Snip, snip. "You supposed to take off tags."
"Yes."
Snip, snip, snip, pause. "Your hands are purple?"
"Yes."
"Can you fix this jacket?" Jen interrupted our scintillating conversation, which led to a longer pause, full of head-shaking and sad expressions. I took the opportunity to sweep up the tags with my purple hands and tuck them into my pocket for safekeeping.
"No. Cannot fix."
She shoved it back into her bag, folding it carefully for reasons that were purely symbolic: respect for the dead.
"Don't worry Hunter I'll see what I can do."
The man looked at Jen and shook his head again.
Central Park, like the rest of New York, is part of a grid system.
Parks in other cities come in various shapes—organic blobs, triangles, winding shapes that follow rivers. But Central Park is a precise rectangle, stuck onto the irregular isle of Manhattan like a label on a shrink-wrapped piece of meat.
Near the bottom of the label, in the fine print, a very cool tribe meets every Saturday afternoon. They skate to music, rolling in circles around a | DJ playing ancient disco without irony.
Technically they're not even part of the cool pyramid, because they're Laggards, trapped in a time bubble, like those guys in Kiss T-shirts. But much cooler. They date to the early years of the Americans with Disabilities Act, when the government mandated wheelchair ramps for every curb and building in the country, unexpectedly creating the modern culture of boards, skates, and scooters.
That was a long time ago. They are so ancient, so yesterday, that they're totally cutting edge.
And every Saturday, Hiro Wakata, Lord of All Things with wheels, shows up here, practicing his double reverses and cool hunting up a storm.
Normally I kept a respectful distance from this ritual, not wanting to poach on a fellow hunter's territory, so it had been months since I'd last come by (to watch—attaching wheels to my feet makes me less cool, not more). But Hiro was the obvious first handshake in search of the anti-client. In his late twenties, he's pretty old for a cool hunter, knows everyone, and has been rolling since he learned to walk.

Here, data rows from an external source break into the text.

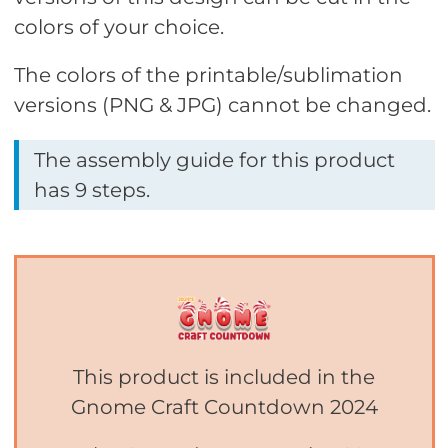
colors of your choice.
The colors of the printable/sublimation
versions (PNG & JPG) cannot be changed.
The assembly guide for this product
has 9 steps.
This product is included in the
Gnome Craft Countdown 2024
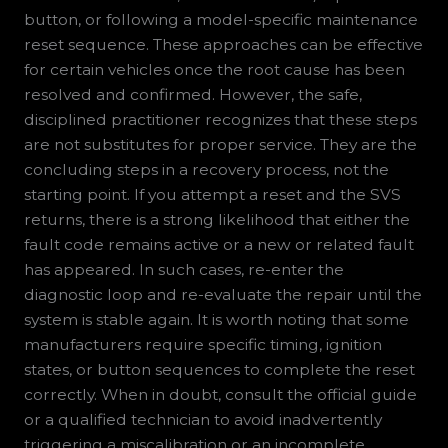
button, or following a model-specific maintenance
reset sequence. These approaches can be effective
for certain vehicles once the root cause has been
resolved and confirmed. However, the safe,
disciplined practitioner recognizes that these steps
are not substitutes for proper service. They are the
concluding steps in a recovery process, not the
starting point. If you attempt a reset and the SVS
returns, there is a strong likelihood that either the
fault code remains active or a new or related fault
has appeared. In such cases, re-enter the
diagnostic loop and re-evaluate the repair until the
system is stable again. It is worth noting that some
manufacturers require specific timing, ignition
states, or button sequences to complete the reset
correctly. When in doubt, consult the official guide
or a qualified technician to avoid inadvertently
triggering a miscalibration or an incomplete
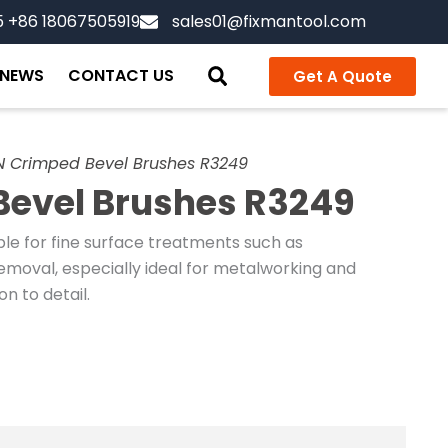
5 +86 18067505919
sales01@fixmantool.com
NEWS
CONTACT US
Get A Quote
 Crimped Bevel Brushes R3249
evel Brushes R3249
le for fine surface treatments such as
 removal, especially ideal for metalworking and
n to detail.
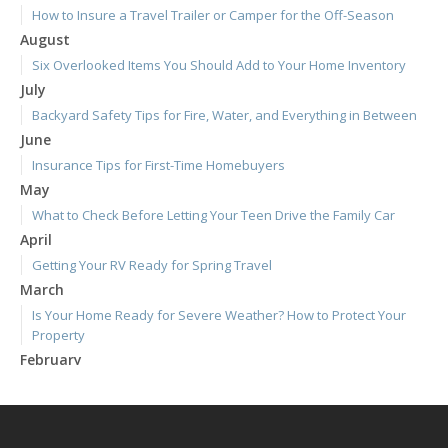
How to Insure a Travel Trailer or Camper for the Off-Season
August
Six Overlooked Items You Should Add to Your Home Inventory
July
Backyard Safety Tips for Fire, Water, and Everything in Between
June
Insurance Tips for First-Time Homebuyers
May
What to Check Before Letting Your Teen Drive the Family Car
April
Getting Your RV Ready for Spring Travel
March
Is Your Home Ready for Severe Weather? How to Protect Your
Property
February
How to Extend the Life of Your Roof with Regular Maintenance
January
Emerging Trends in Identity Theft and How to Stay Ahead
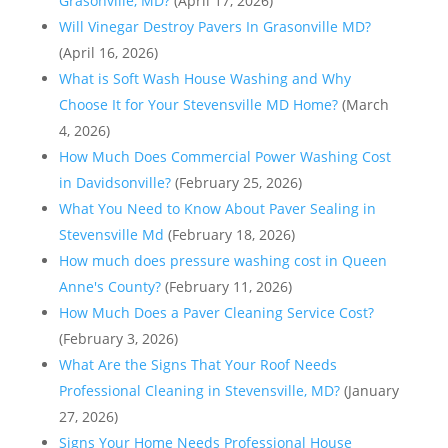
Grasonville, MD?
(April 17, 2026)
Will Vinegar Destroy Pavers In Grasonville MD?
(April 16, 2026)
What is Soft Wash House Washing and Why
Choose It for Your Stevensville MD Home?
(March
4, 2026)
How Much Does Commercial Power Washing Cost
in Davidsonville?
(February 25, 2026)
What You Need to Know About Paver Sealing in
Stevensville Md
(February 18, 2026)
How much does pressure washing cost in Queen
Anne's County?
(February 11, 2026)
How Much Does a Paver Cleaning Service Cost?
(February 3, 2026)
What Are the Signs That Your Roof Needs
Professional Cleaning in Stevensville, MD?
(January
27, 2026)
Signs Your Home Needs Professional House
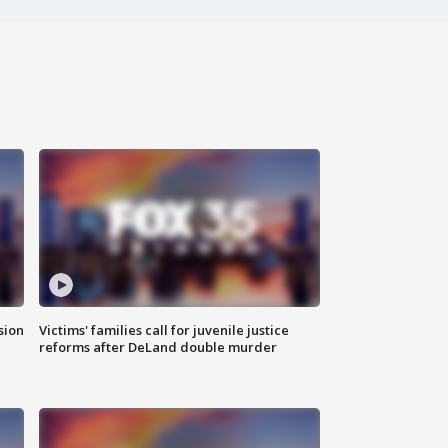
sion
Victims' families call for juvenile justice
reforms after DeLand double murder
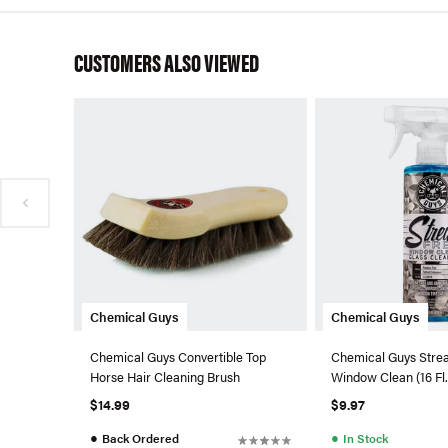
CUSTOMERS ALSO VIEWED
Chemical Guys
Chemical Guys
Chemical Guys Convertible Top
Chemical Guys Stre
Horse Hair Cleaning Brush
Window Clean (16 Fl.
$14.99
$9.97
●
●
Back Ordered
In Stock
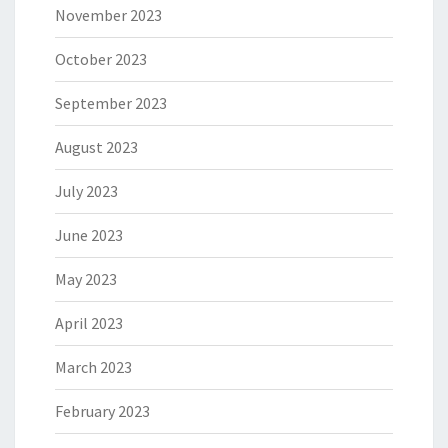
November 2023
October 2023
September 2023
August 2023
July 2023
June 2023
May 2023
April 2023
March 2023
February 2023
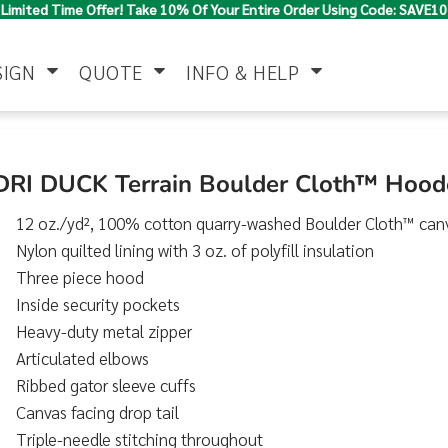
Limited Time Offer! Take 10% Of Your Entire Order Using Code: SAVE10
SIGN
QUOTE
INFO & HELP
Polo Shirts
Jackets & Vests
Women's
DRI DUCK Terrain Boulder Cloth™ Hood
12 oz./yd², 100% cotton quarry-washed Boulder Cloth™ can
Nylon quilted lining with 3 oz. of polyfill insulation
Three piece hood
Inside security pockets
Heavy-duty metal zipper
Articulated elbows
Pants & Shorts
Button Down
Work Wear
Shirts
Ribbed gator sleeve cuffs
Canvas facing drop tail
Triple-needle stitching throughout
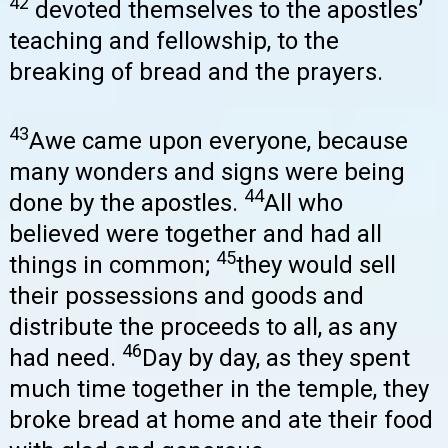
42
devoted themselves to the apostles’
teaching and fellowship, to the
breaking of bread and the prayers.
43
Awe came upon everyone, because
many wonders and signs were being
44
done by the apostles.
All who
believed were together and had all
45
things in common;
they would sell
their possessions and goods and
distribute the proceeds to all, as any
46
had need.
Day by day, as they spent
much time together in the temple, they
broke bread at home and ate their food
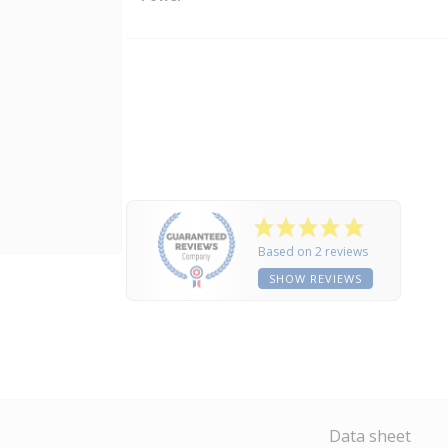
Based on 2 reviews
SHOW REVIEWS
Data sheet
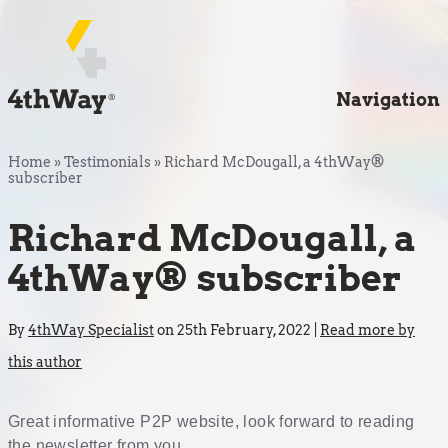
Navigation
Home
»
Testimonials
»
Richard McDougall, a 4thWay®
subscriber
Richard McDougall, a
4thWay® subscriber
By
4thWay Specialist
on 25th February, 2022 |
Read more by
this author
Great informative P2P website, look forward to reading
the newsletter from you.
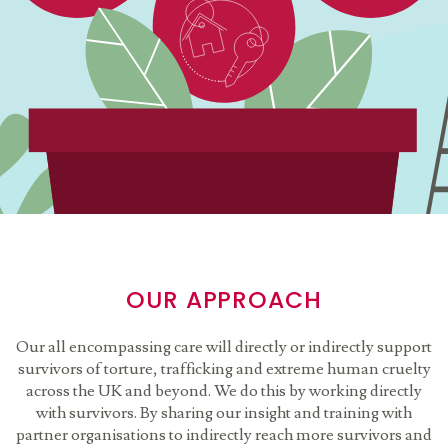
OUR APPROACH
Our all encompassing care will directly or indirectly support
survivors of torture, trafficking and extreme human cruelty
across the UK and beyond. We do this by working directly
with survivors. By sharing our insight and training with
partner organisations to indirectly reach more survivors and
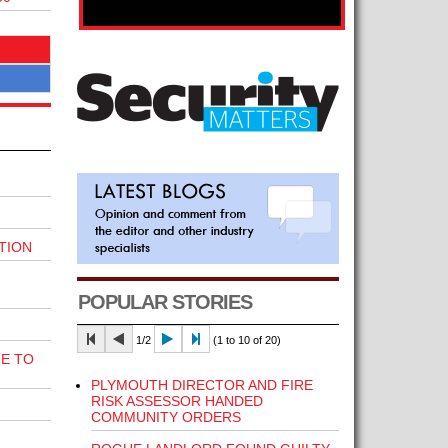
TION
POPULAR STORIES
1/2
(1 to 10 of 20)
E TO
PLYMOUTH DIRECTOR AND FIRE
RISK ASSESSOR HANDED
COMMUNITY ORDERS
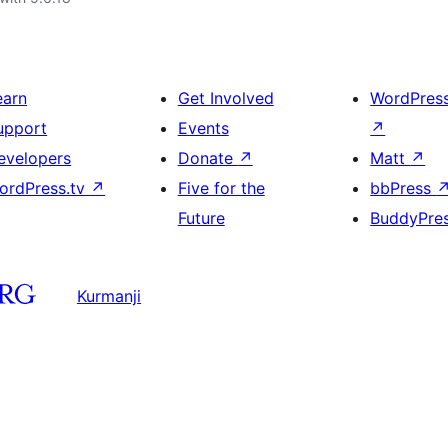
earn
Get Involved
WordPres
upport
Events
↗
evelopers
Donate
↗
Matt
↗
ordPress.tv
↗
Five for the
bbPress
Future
BuddyPre
Kurmanji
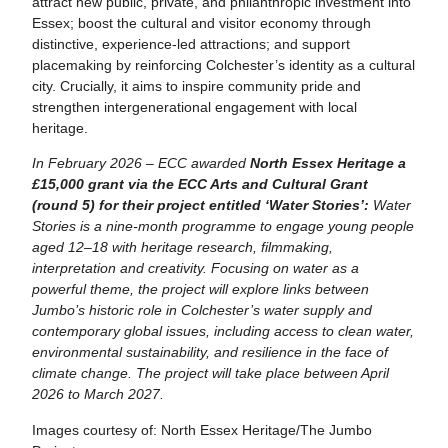
attract new public, private, and philanthropic investment into
Essex; boost the cultural and visitor economy through
distinctive, experience‑led attractions; and support
placemaking by reinforcing Colchester’s identity as a cultural
city. Crucially, it aims to inspire community pride and
strengthen intergenerational engagement with local
heritage.
In February 2026 – ECC awarded
North Essex Heritage a
£15,000 grant via the ECC Arts and Cultural Grant
(round 5) for their project entitled ‘Water Stories’:
Water
Stories is a nine-month programme to engage young people
aged 12–18 with heritage research, filmmaking,
interpretation and creativity. Focusing on water as a
powerful theme, the project will explore links between
Jumbo’s historic role in Colchester’s water supply and
contemporary global issues, including access to clean water,
environmental sustainability, and resilience in the face of
climate change. The project will take place between April
2026 to March 2027.
Images courtesy of: North Essex Heritage/The Jumbo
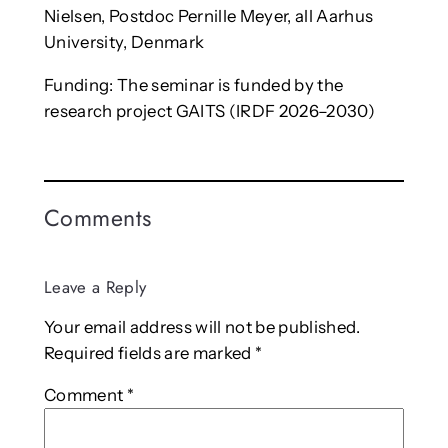
Nielsen, Postdoc Pernille Meyer, all Aarhus
University, Denmark
Funding: The seminar is funded by the
research project GAITS (IRDF 2026–2030)
Comments
Leave a Reply
Your email address will not be published.
Required fields are marked
*
Comment
*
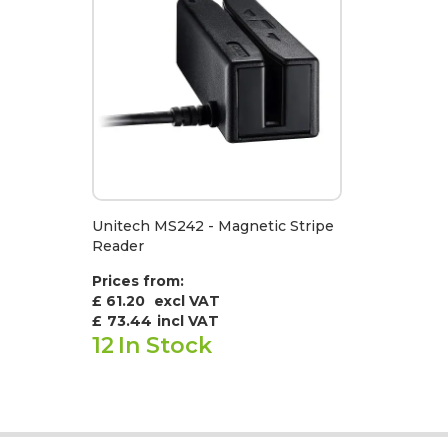
Unitech MS242 - Magnetic Stripe
Reader
Prices from:
£ 61.20
excl VAT
£
73.44
incl VAT
12
In Stock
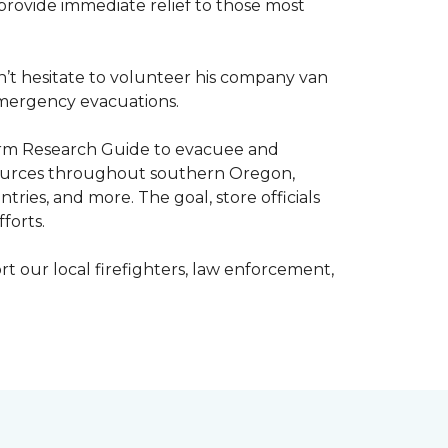
o provide immediate relief to those most
’t hesitate to volunteer his company van
h emergency evacuations.
estorm Research Guide to evacuee and
esources throughout southern Oregon,
tries, and more. The goal, store officials
fforts.
t our local firefighters, law enforcement,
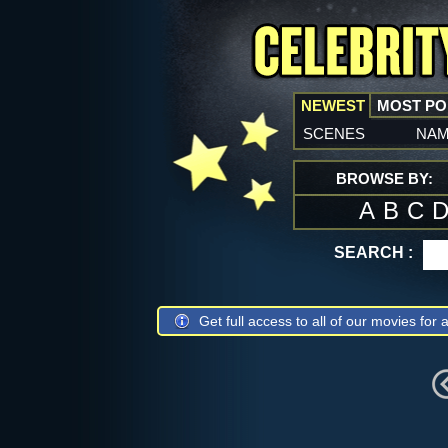
NEWEST
MOST P
scenes
na
BROWSE BY:
A
B
C
SEARCH :
Get full access to all of our movies for a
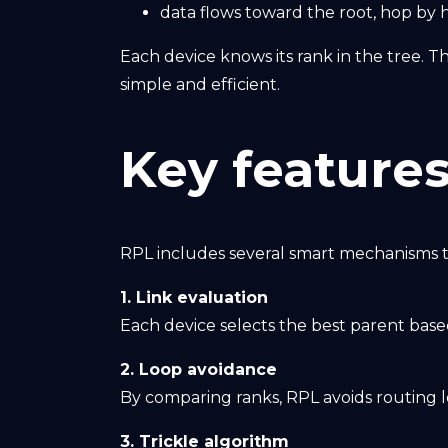
data flows toward the root, hop by 
Each device knows its rank in the tree. T
simple and efficient.
Key features
RPL includes several smart mechanisms t
1. Link evaluation
Each device selects the best parent based
2. Loop avoidance
By comparing ranks, RPL avoids routing 
3. Trickle algorithm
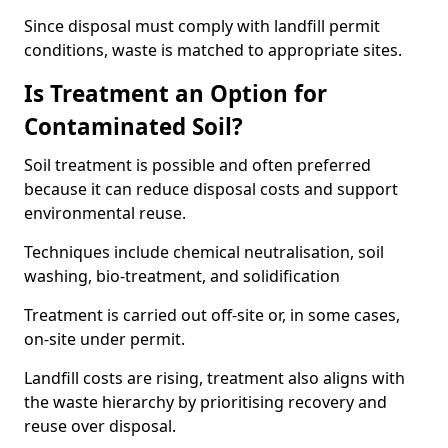
Since disposal must comply with landfill permit
conditions, waste is matched to appropriate sites.
Is Treatment an Option for
Contaminated Soil?
Soil treatment is possible and often preferred
because it can reduce disposal costs and support
environmental reuse.
Techniques include chemical neutralisation, soil
washing, bio-treatment, and solidification
Treatment is carried out off-site or, in some cases,
on-site under permit.
Landfill costs are rising, treatment also aligns with
the waste hierarchy by prioritising recovery and
reuse over disposal.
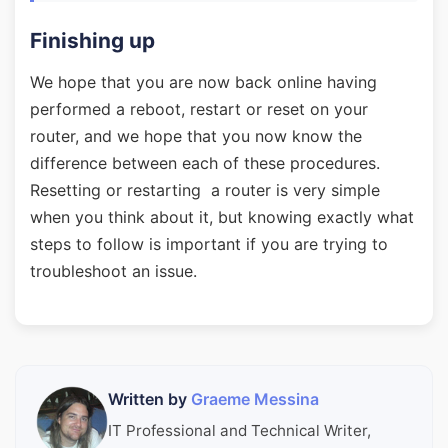
Finishing up
We hope that you are now back online having
performed a reboot, restart or reset on your
router, and we hope that you now know the
difference between each of these procedures.
Resetting or restarting a router is very simple
when you think about it, but knowing exactly what
steps to follow is important if you are trying to
troubleshoot an issue.
Written by
Graeme Messina
IT Professional and Technical Writer,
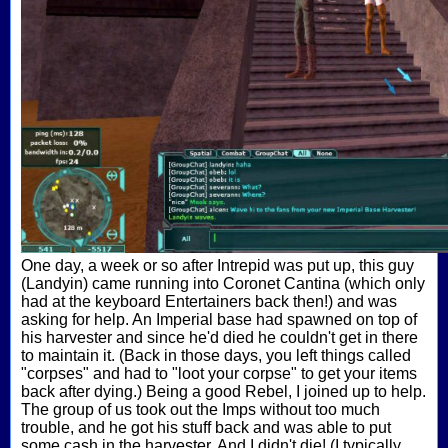
One day, a week or so after Intrepid was put up, this guy
(Landyin) came running into Coronet Cantina (which only
had at the keyboard Entertainers back then!) and was
asking for help. An Imperial base had spawned on top of
his harvester and since he'd died he couldn't get in there
to maintain it. (Back in those days, you left things called
"corpses" and had to "loot your corpse" to get your items
back after dying.) Being a good Rebel, I joined up to help.
The group of us took out the Imps without too much
trouble, and he got his stuff back and was able to put
some cash in the harvester. And I didn't die! (I typically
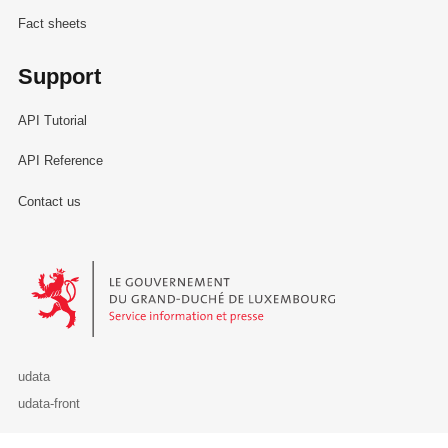
Fact sheets
Support
API Tutorial
API Reference
Contact us
Le Gouvernement du Grand-Duché de Luxembourg - Service Informa
udata
udata-front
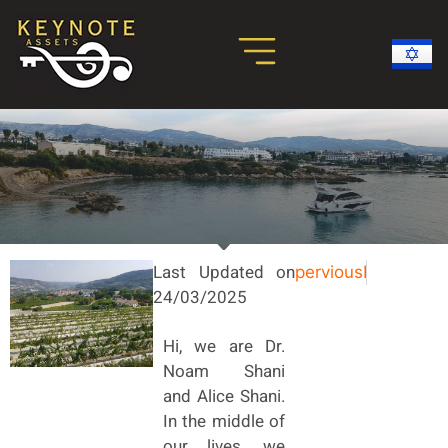
Real Estate Investments
Paphos Holiday Homes
Success Stories
More About Cyprus
Last Updated on
pervious
Flats to B
24/03/2025
Hi, we are Dr.
Noam Shani
and Alice Shani.
In the middle of
our lives, we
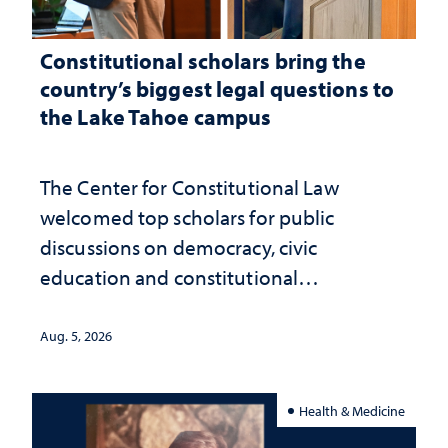
Constitutional scholars bring the
country’s biggest legal questions to
the Lake Tahoe campus
The Center for Constitutional Law
welcomed top scholars for public
discussions on democracy, civic
education and constitutional
interpretation
Aug. 5, 2026
Health & Medicine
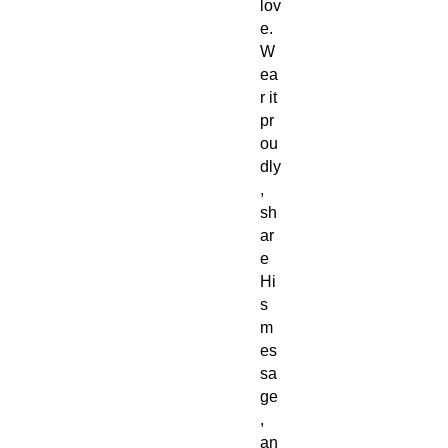
lov
e.
W
ea
r it
pr
ou
dly
,
sh
ar
e
Hi
s
m
es
sa
ge
,
an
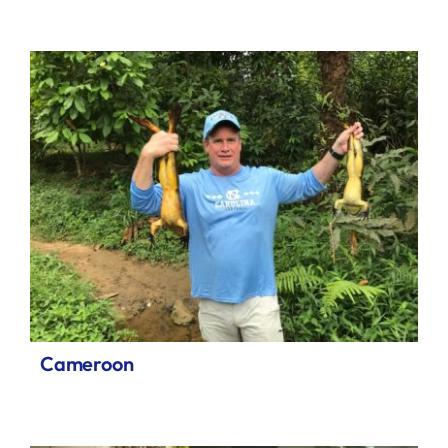
Cameroon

He was easy to spot among the fifty or so skaters in orbit around the DJ, wearing a sleeveless hooded white sweatshirt, sweeping fast and close to the ragged edge of spectators. He'd become famous for half-pipe styling as a kid, so roller skating was a second language, but he spoke it beautifully. (He was also fluent in motorcycles, electric micro-scooters, and mountain boards.)
I waved as he zoomed by, and on his next pass Hiro broke out of the circle, the rumble of his wheels sputtering and spitting gravel as he crossed the unswept outer ring of asphalt. He slid to an ice-hockey stop in front of us.
"Yo, Hunter, new hair?"
"Yeah. I'm in disguise these days."
"Cool. Like the hands, too." He spun around the other way to face Jen rather than turn his head a few degrees; a life on wheels had addicted him to frequent rotation. "Jen, right? I liked what you said at the meeting the other day. Very cool."
I saw her suppress an eye roll. For a group of trendsetters, our response to her was annoyingly predictable, I guess. "Thanks."
"Mandy was so pissed. Ha! You roll?"
"Not well enough to join you guys," Jen said. The couple passing in front of us—her skating backward, him forward—did a 360 under-and-over together, never losing their grip on each other's hands. Jen and I whistled together.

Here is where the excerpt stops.